Task details
From the listing that follows, report the number of lines with the word "said" in them, and no other output.

Supplied material
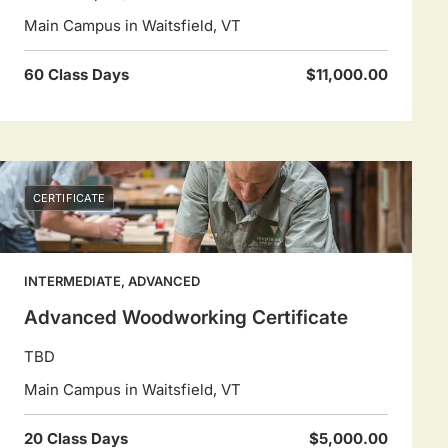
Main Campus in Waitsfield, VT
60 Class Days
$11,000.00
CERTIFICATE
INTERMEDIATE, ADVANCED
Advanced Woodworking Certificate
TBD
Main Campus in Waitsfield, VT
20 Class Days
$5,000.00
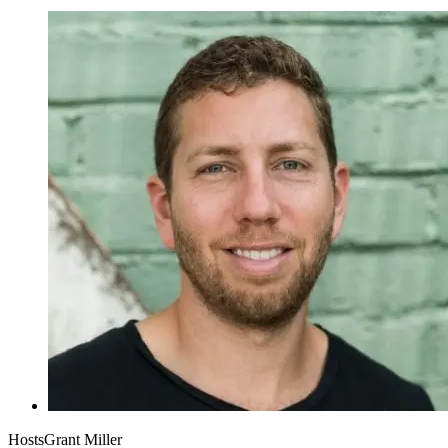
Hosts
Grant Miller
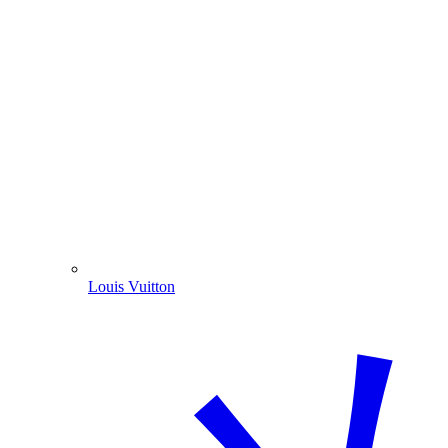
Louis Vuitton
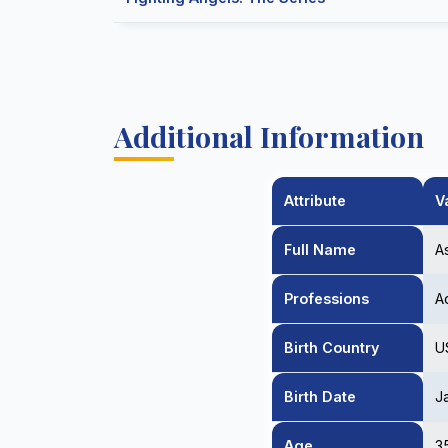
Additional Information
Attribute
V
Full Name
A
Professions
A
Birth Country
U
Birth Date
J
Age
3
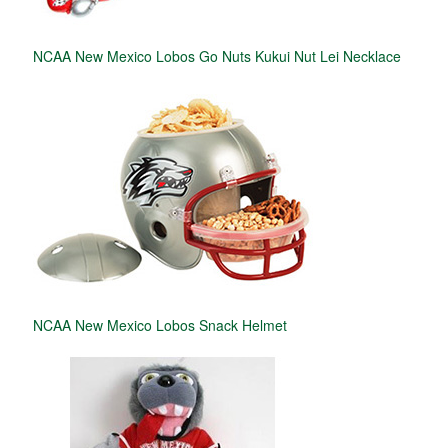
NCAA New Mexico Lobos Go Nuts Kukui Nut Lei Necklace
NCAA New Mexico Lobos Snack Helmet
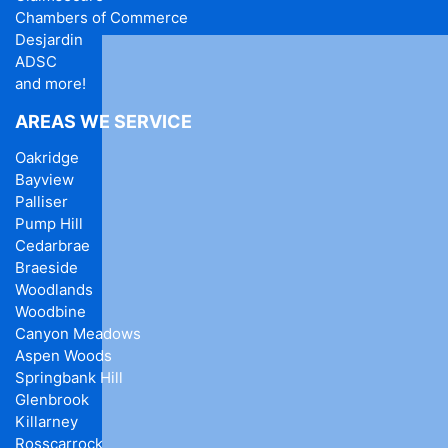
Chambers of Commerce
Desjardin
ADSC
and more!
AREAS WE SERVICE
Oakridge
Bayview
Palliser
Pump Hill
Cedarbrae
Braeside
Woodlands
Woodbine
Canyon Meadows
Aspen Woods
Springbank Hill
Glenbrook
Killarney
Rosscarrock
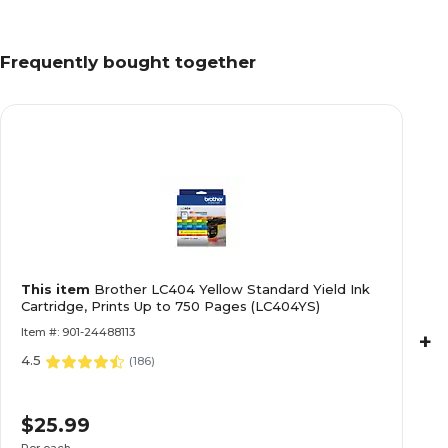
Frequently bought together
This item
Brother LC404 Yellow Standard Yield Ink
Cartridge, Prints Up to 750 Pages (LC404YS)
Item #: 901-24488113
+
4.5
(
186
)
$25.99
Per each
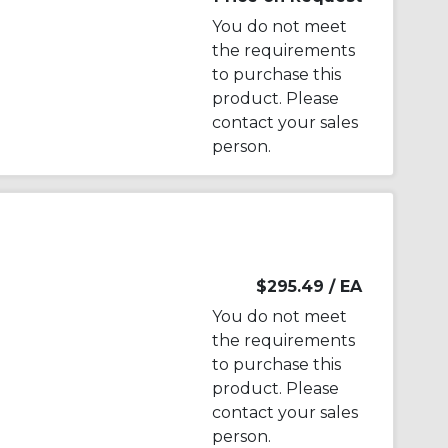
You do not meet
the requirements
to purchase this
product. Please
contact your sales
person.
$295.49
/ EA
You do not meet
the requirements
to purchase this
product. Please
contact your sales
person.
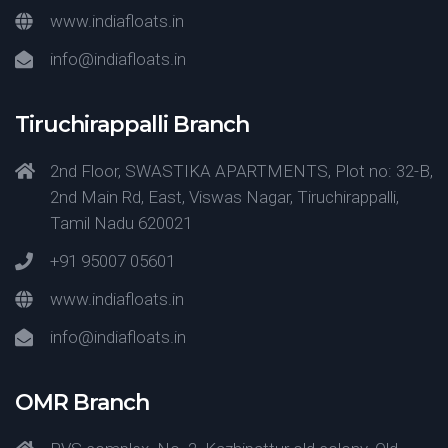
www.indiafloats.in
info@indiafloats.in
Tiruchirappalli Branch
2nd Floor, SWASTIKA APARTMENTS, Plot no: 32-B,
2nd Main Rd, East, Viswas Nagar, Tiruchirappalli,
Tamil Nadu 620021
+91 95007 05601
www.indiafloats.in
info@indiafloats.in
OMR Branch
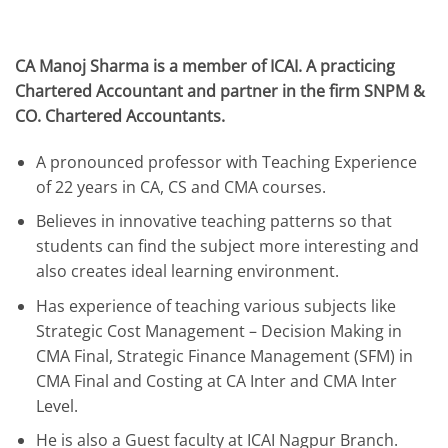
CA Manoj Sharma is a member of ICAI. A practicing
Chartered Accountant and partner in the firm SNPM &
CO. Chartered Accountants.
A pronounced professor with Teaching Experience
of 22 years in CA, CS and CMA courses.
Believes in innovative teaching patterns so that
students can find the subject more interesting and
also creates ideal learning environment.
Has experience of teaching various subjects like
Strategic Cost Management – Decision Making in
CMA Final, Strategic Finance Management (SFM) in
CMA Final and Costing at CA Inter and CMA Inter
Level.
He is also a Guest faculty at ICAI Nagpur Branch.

--

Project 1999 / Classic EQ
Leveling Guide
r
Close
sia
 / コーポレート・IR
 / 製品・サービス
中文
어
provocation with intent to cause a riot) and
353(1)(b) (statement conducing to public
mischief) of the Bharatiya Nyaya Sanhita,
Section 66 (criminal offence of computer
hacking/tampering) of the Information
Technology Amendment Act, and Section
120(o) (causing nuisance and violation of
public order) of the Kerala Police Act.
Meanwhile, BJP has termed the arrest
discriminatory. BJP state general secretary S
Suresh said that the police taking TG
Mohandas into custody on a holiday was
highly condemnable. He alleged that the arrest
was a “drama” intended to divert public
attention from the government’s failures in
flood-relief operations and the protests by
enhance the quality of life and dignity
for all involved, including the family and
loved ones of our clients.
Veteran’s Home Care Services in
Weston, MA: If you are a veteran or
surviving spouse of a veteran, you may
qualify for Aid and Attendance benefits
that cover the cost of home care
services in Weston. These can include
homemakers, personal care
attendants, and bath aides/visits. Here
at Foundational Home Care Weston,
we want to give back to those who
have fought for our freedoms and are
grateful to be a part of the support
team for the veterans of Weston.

--

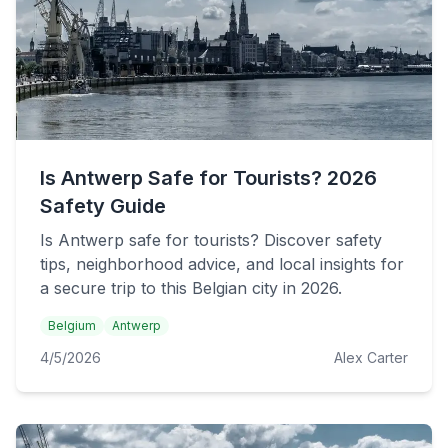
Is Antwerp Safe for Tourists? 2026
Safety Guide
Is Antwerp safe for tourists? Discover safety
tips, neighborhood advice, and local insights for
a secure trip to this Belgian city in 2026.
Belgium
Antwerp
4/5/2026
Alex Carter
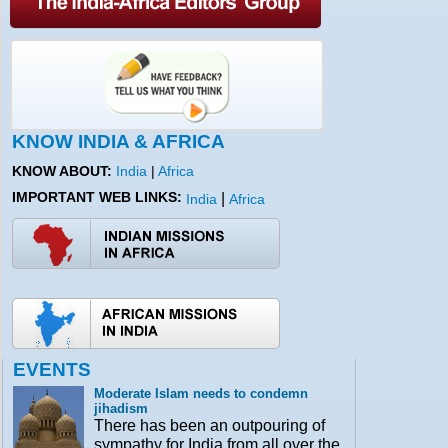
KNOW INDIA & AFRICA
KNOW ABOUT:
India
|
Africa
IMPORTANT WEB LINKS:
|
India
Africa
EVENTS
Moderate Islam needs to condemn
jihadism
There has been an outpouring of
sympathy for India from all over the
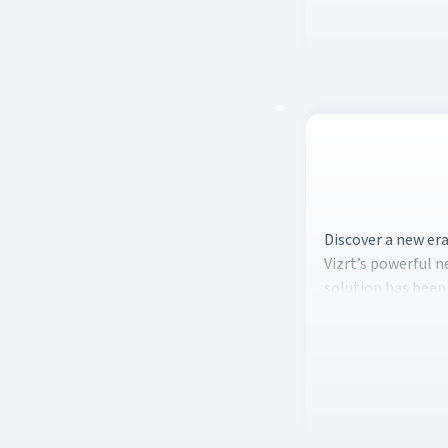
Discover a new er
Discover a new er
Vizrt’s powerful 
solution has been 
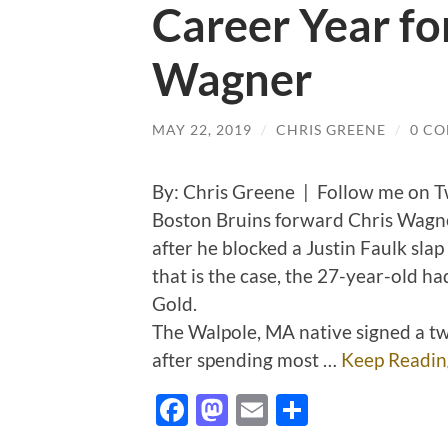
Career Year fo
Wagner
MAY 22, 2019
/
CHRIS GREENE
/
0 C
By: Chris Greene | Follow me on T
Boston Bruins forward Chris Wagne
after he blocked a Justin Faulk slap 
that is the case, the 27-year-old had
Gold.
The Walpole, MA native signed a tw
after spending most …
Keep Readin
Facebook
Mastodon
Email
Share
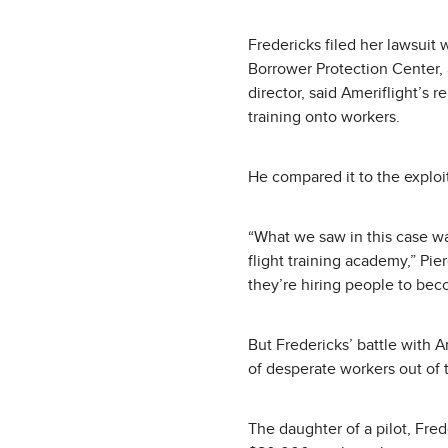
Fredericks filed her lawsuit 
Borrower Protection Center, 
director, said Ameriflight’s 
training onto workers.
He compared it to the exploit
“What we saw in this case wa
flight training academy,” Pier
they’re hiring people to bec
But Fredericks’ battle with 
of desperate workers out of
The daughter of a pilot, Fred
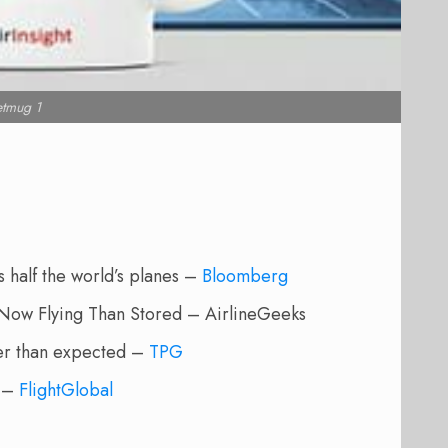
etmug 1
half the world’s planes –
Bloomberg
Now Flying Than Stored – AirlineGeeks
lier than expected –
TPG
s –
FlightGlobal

Task solution
2